== Segment start ==

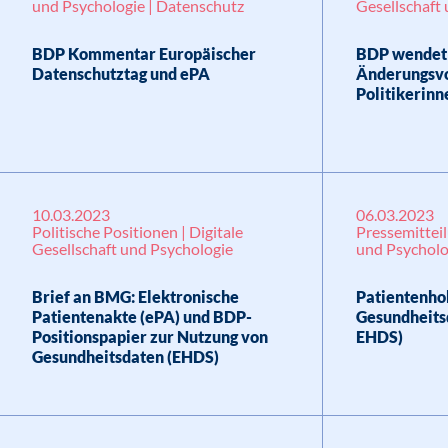
und Psychologie | Datenschutz
Gesellschaft
BDP Kommentar Europäischer
BDP wendet 
Datenschutztag und ePA
Änderungsv
Politikerinn
10.03.2023
06.03.2023
Politische Positionen | Digitale
Pressemitteil
Gesellschaft und Psychologie
und Psycholo
Brief an BMG: Elektronische
Patientenho
Patientenakte (ePA) und BDP-
Gesundheits
Positionspapier zur Nutzung von
EHDS)
Gesundheitsdaten (EHDS)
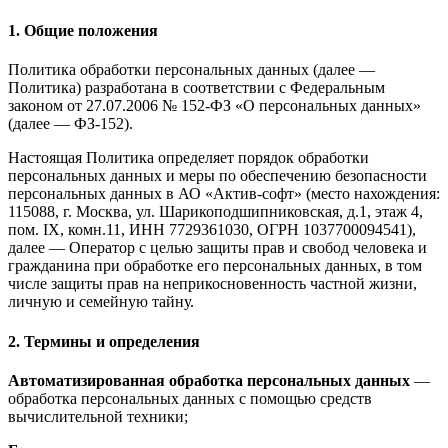
1. Общие положения
Политика обработки персональных данных (далее —
Политика) разработана в соответствии с Федеральным
законом от 27.07.2006 № 152-ФЗ «О персональных данных»
(далее — ФЗ-152).
Настоящая Политика определяет порядок обработки
персональных данных и меры по обеспечению безопасности
персональных данных в АО «Актив-софт» (место нахождения:
115088, г. Москва, ул. Шарикоподшипниковская, д.1, этаж 4,
пом. IX, комн.11, ИНН 7729361030, ОГРН 1037700094541),
далее — Оператор с целью защиты прав и свобод человека и
гражданина при обработке его персональных данных, в том
числе защиты прав на неприкосновенность частной жизни,
личную и семейную тайну.
2. Термины и определения
Автоматизированная обработка персональных данных
—
обработка персональных данных с помощью средств
вычислительной техники;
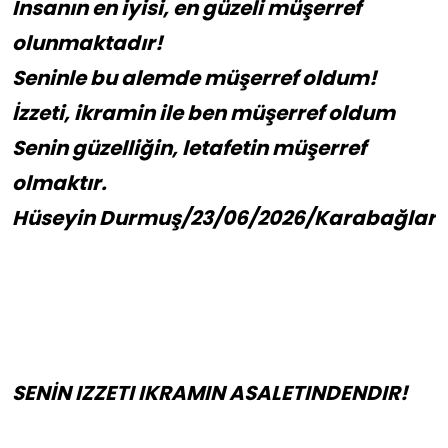
İnsanın en iyisi, en güzeli müşerref
olunmaktadır!
Seninle bu alemde müşerref oldum!
İzzeti, ikramin ile ben müşerref oldum
Senin güzelliğin, letafetin müşerref
olmaktır.
Hüseyin Durmuş/23/06/2026/Karabağlar
SENİN IZZETI IKRAMIN ASALETINDENDIR!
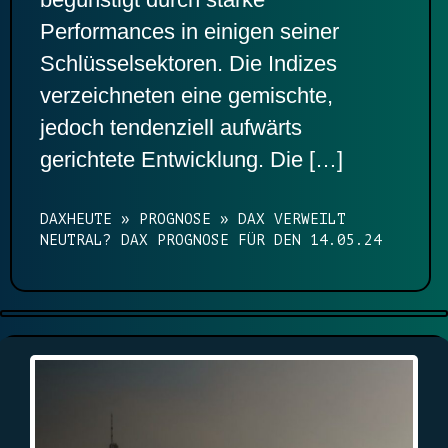
Performances in einigen seiner
Schlüsselsektoren. Die Indizes
verzeichneten eine gemischte,
jedoch tendenziell aufwärts
gerichtete Entwicklung. Die […]
DAXHEUTE
»
PROGNOSE
»
DAX VERWEILT
NEUTRAL? DAX PROGNOSE FÜR DEN 14.05.24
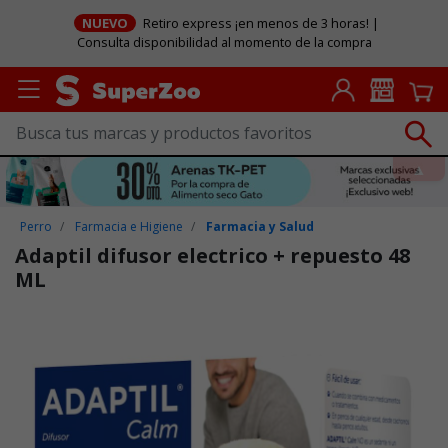
NUEVO
Retiro express ¡en menos de 3 horas! |
Consulta disponibilidad al momento de la compra
Perro
Farmacia e Higiene
Farmacia y Salud
Adaptil difusor electrico + repuesto 48
ML
Puntuación clientes: 4,3 de 5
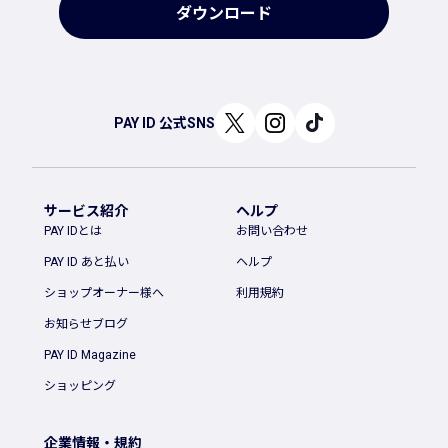
ダウンロード
PAY ID 公式SNS
サービス紹介
ヘルプ
PAY IDとは
お問い合わせ
PAY ID あと払い
ヘルプ
ショップオーナー様へ
利用規約
お知らせブログ
PAY ID Magazine
ショッピング
企業情報・規約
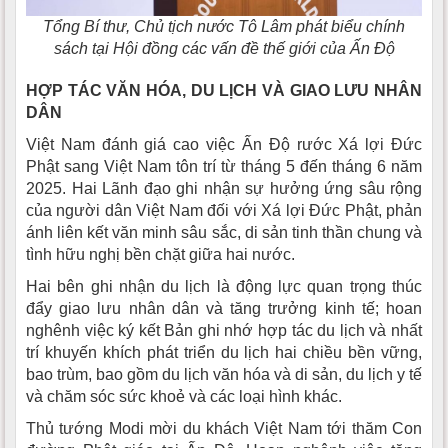
Tổng Bí thư, Chủ tịch nước Tô Lâm phát biểu chính
sách tại Hội đồng các vấn đề thế giới của Ấn Độ
HỢP TÁC VĂN HÓA, DU LỊCH VÀ GIAO LƯU NHÂN
DÂN
Việt Nam đánh giá cao việc Ấn Độ rước Xá lợi Đức
Phật sang Việt Nam tôn trí từ tháng 5 đến tháng 6 năm
2025. Hai Lãnh đạo ghi nhận sự hưởng ứng sâu rộng
của người dân Việt Nam đối với Xá lợi Đức Phật, phản
ánh liên kết văn minh sâu sắc, di sản tinh thần chung và
tình hữu nghị bền chặt giữa hai nước.
Hai bên ghi nhận du lịch là động lực quan trọng thúc
đẩy giao lưu nhân dân và tăng trưởng kinh tế; hoan
nghênh việc ký kết Bản ghi nhớ hợp tác du lịch và nhất
trí khuyến khích phát triển du lịch hai chiều bền vững,
bao trùm, bao gồm du lịch văn hóa và di sản, du lịch y tế
và chăm sóc sức khoẻ và các loại hình khác.
Thủ tướng Modi mời du khách Việt Nam tới thăm Con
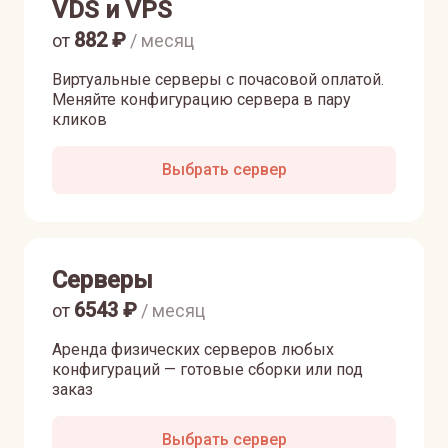
VDS и VPS
882
₽
от
/ месяц
Виртуальные серверы с почасовой оплатой.
Меняйте конфигурацию сервера в пару
кликов
Выбрать сервер
Серверы
6543
₽
от
/ месяц
Аренда физических серверов любых
конфигураций — готовые сборки или под
заказ
Выбрать сервер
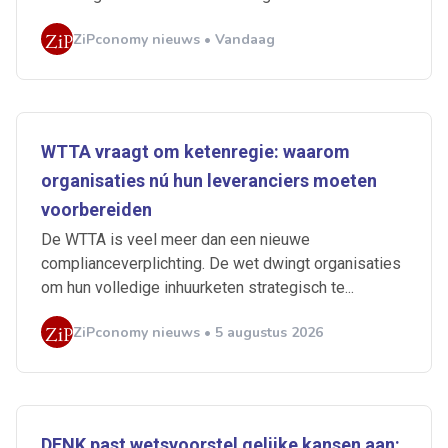
ZiPconomy nieuws • Vandaag
WTTA vraagt om ketenregie: waarom
organisaties nú hun leveranciers moeten
voorbereiden
De WTTA is veel meer dan een nieuwe
complianceverplichting. De wet dwingt organisaties
om hun volledige inhuurketen strategisch te...
ZiPconomy nieuws • 5 augustus 2026
DENK past wetsvoorstel gelijke kansen aan:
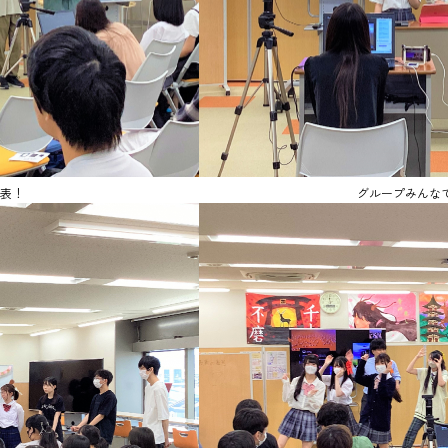
表！
グループみんな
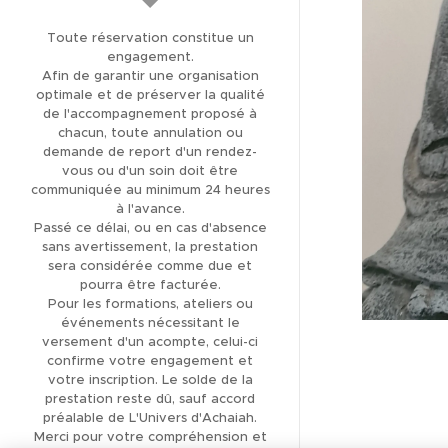
AVIS CLIENTS 5,0 *****
Toute réservation constitue un
(137)
engagement.
Afin de garantir une organisation
THÉRAPIE ET SOIN
optimale et de préserver la qualité
ÉNERGÉTIQUE
de l'accompagnement proposé à
chacun, toute annulation ou
LIBÉRATION DES
demande de report d'un rendez-
MÉMOIRES KARMIQUES
vous ou d'un soin doit être
communiquée au minimum 24 heures
LIBÉRATION DES
à l'avance.
Passé ce délai, ou en cas d'absence
MÉMOIRES
sans avertissement, la prestation
TRANSGÉNÉRATIONNELLES
sera considérée comme due et
pourra être facturée.
FORMATION
Pour les formations, ateliers ou
MAGNÉTISME ET SOINS
événements nécessitant le
ÉNERGÉTIQUES
versement d'un acompte, celui-ci
confirme votre engagement et
FORMATION
votre inscription. Le solde de la
CANALISATION
prestation reste dû, sauf accord
préalable de L'Univers d'Achaiah.
BOUTIQUE EN LIGNE
Merci pour votre compréhension et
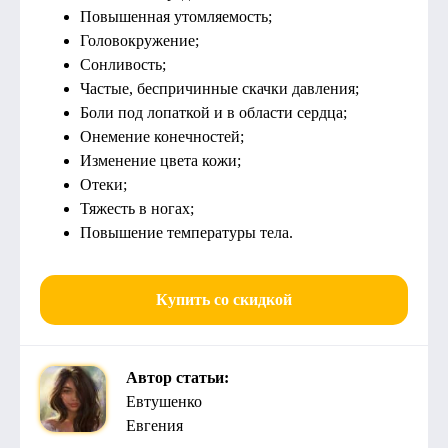
Повышенная утомляемость;
Головокружение;
Сонливость;
Частые, беспричинные скачки давления;
Боли под лопаткой и в области сердца;
Онемение конечностей;
Изменение цвета кожи;
Отеки;
Тяжесть в ногах;
Повышение температуры тела.
Купить со скидкой
Автор статьи:
Евтушенко
Евгения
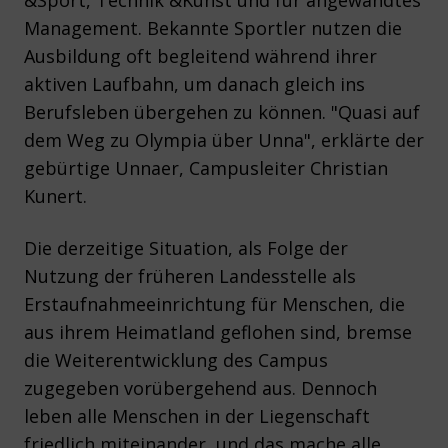
&Sport, Technik &Kunst und für angewandtes
Management. Bekannte Sportler nutzen die
Ausbildung oft begleitend während ihrer
aktiven Laufbahn, um danach gleich ins
Berufsleben übergehen zu können. "Quasi auf
dem Weg zu Olympia über Unna", erklärte der
gebürtige Unnaer, Campusleiter Christian
Kunert.
Die derzeitige Situation, als Folge der
Nutzung der früheren Landesstelle als
Erstaufnahmeeinrichtung für Menschen, die
aus ihrem Heimatland geflohen sind, bremse
die Weiterentwicklung des Campus
zugegeben vorübergehend aus. Dennoch
leben alle Menschen in der Liegenschaft
friedlich miteinander, und das mache alle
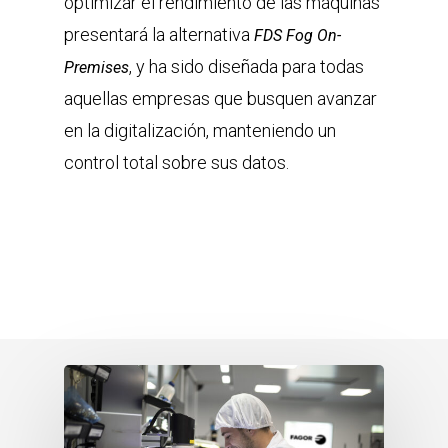
optimizar el rendimiento de las máquinas
presentará la alternativa
FDS Fog On-
, y ha sido diseñada para todas
Premises
aquellas empresas que busquen avanzar
en la digitalización, manteniendo un
control total sobre sus datos.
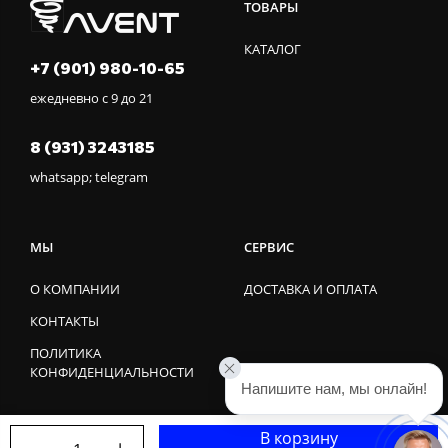
ТОВАРЫ
КАТАЛОГ
+7 (901) 980-10-65
ежедневно с 9 до 21
8 (931) 3243185
whatsapp; telegram
МЫ
СЕРВИС
О КОМПАНИИ
ДОСТАВКА И ОПЛАТА
КОНТАКТЫ
ПОЛИТИКА
КОНФИДЕНЦИАЛЬНОСТИ
Напишите нам, мы онлайн!
В корзину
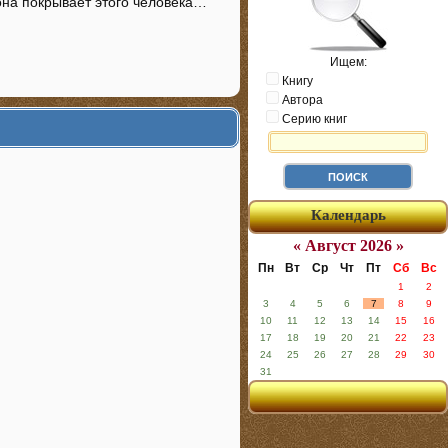
 она покрывает этого человека…
Ищем:
Книгу
Автора
Серию книг
Календарь
« Август 2026 »
Пн
Вт
Ср
Чт
Пт
Сб
Вс
1
2
3
4
5
6
7
8
9
10
11
12
13
14
15
16
17
18
19
20
21
22
23
24
25
26
27
28
29
30
31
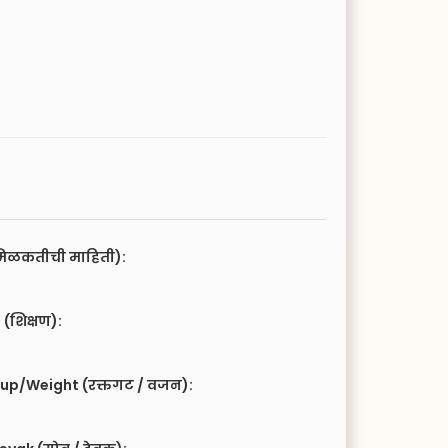
िळकतीची माहिती):
(शिक्षण):
up/Weight (रक्तगट / वजन):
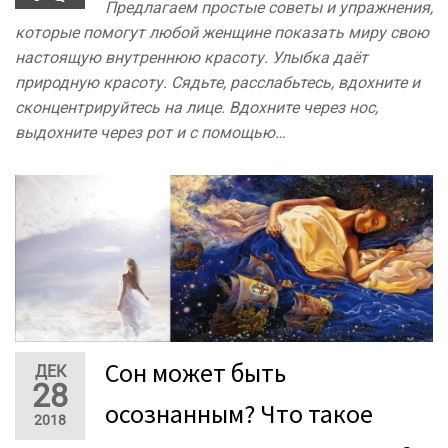
Предлагаем простые советы и упражнения,
которые помогут любой женщине показать миру свою
настоящую внутреннюю красоту. Улыбка даёт
природную красоту. Сядьте, расслабьтесь, вдохните и
сконцентрируйтесь на лице. Вдохните через нос,
выдохните через рот и с помощью…
Сон может быть
ДЕК
28
осознанным? Что такое
2018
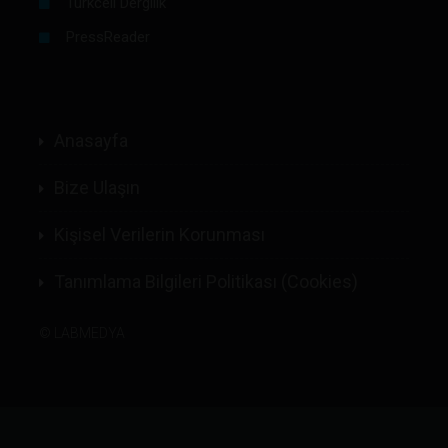
Turkcell Dergilik
PressReader
Anasayfa
Bize Ulaşın
Kişisel Verilerin Korunması
Tanımlama Bilgileri Politikası (Cookies)
©
LABMEDYA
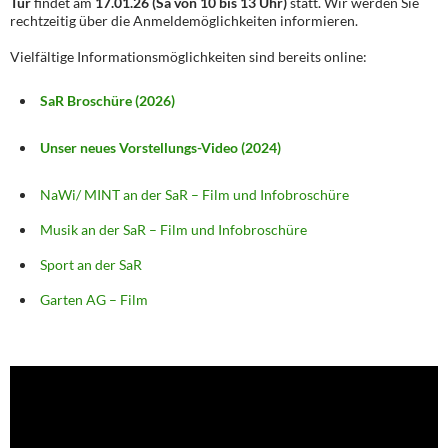
Tür
findet am
17.01.26 (Sa von 10 bis 13 Uhr)
statt. Wir werden Sie
rechtzeitig über die Anmeldemöglichkeiten informieren.
Vielfältige Informationsmöglichkeiten sind bereits online:
SaR Broschüre (2026)
Unser neues Vorstellungs-Video (2024)
NaWi/ MINT an der SaR – Film und Infobroschüre
Musik an der SaR – Film und Infobroschüre
Sport an der SaR
Garten AG – Film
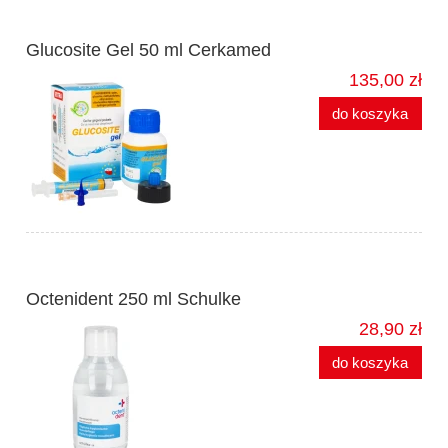
Glucosite Gel 50 ml Cerkamed
135,00 zł
do koszyka
Octenident 250 ml Schulke
28,90 zł
do koszyka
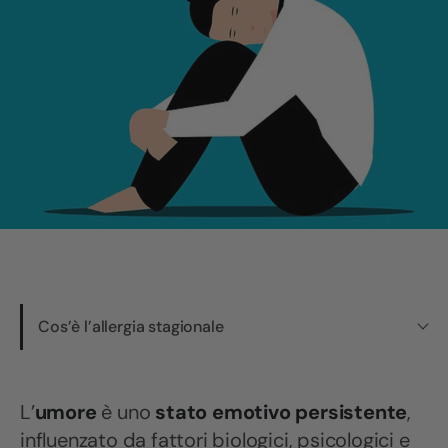
Cos’è l’allergia stagionale
L’
umore
è uno
stato emotivo persistente
,
influenzato da fattori biologici, psicologici e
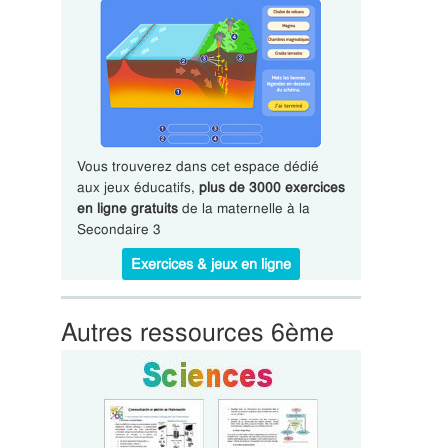
Vous trouverez dans cet espace dédié
aux jeux éducatifs,
plus de 3000 exercices
en ligne gratuits
de la maternelle à la
Secondaire 3
Exercices & jeux en ligne
Autres ressources 6ème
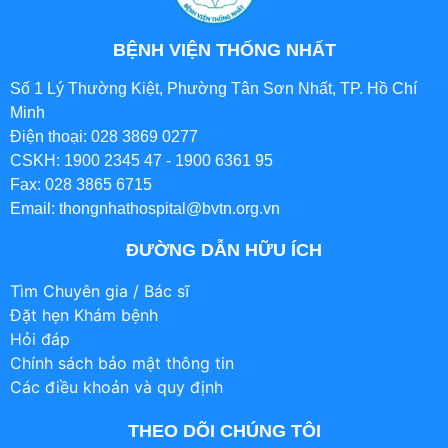
BỆNH VIỆN THỐNG NHẤT
Số 1 Lý Thường Kiệt, Phường Tân Sơn Nhất, TP. Hồ Chí
Minh
Điện thoại: 028 3869 0277
CSKH: 1900 2345 47 - 1900 6361 95
Fax: 028 3865 6715
Email: thongnhathospital@bvtn.org.vn
ĐƯỜNG DẪN HỮU ÍCH
Tìm Chuyên gia / Bác sĩ
Đặt hẹn Khám bệnh
Hỏi đáp
Chính sách bảo mật thông tin
Các điều khoản và quy định
THEO DÕI CHÚNG TÔI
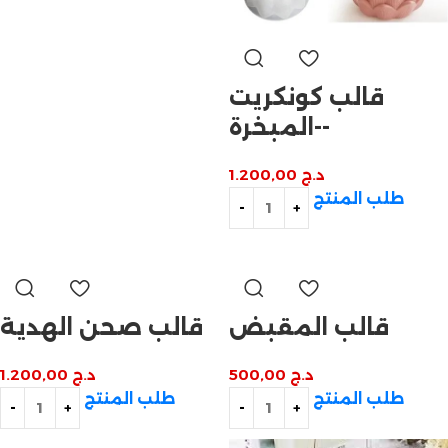
قالب كونكريت
-المبخرة-
د.ج
1.200,00
طلب المنتج
قالب المقبض
قالب صحن الهدية
د.ج
500,00
د.ج
1.200,00
طلب المنتج
طلب المنتج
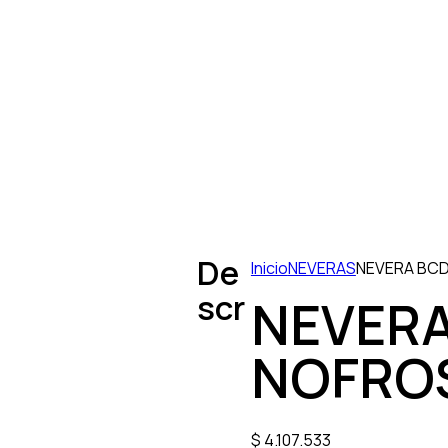
De
Inicio
NEVERAS
NEVERA BCD
scr
NEVERA
NOFRO
$
4.107.533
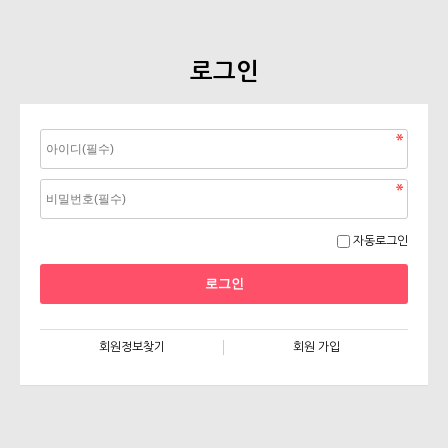
로그인
자동로그인
회원정보찾기
회원 가입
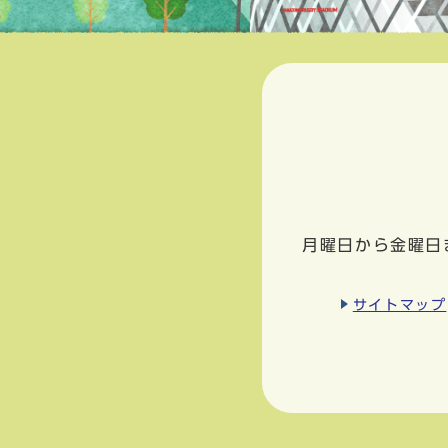
月曜日から金曜日
サイトマップ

== Segment end ==

Look over the listing. Pull out every line with the string "красоту" in it.

настоящую внутреннюю красоту. Улыбка даёт
природную красоту. Сядьте, расслабьтесь, вдохните и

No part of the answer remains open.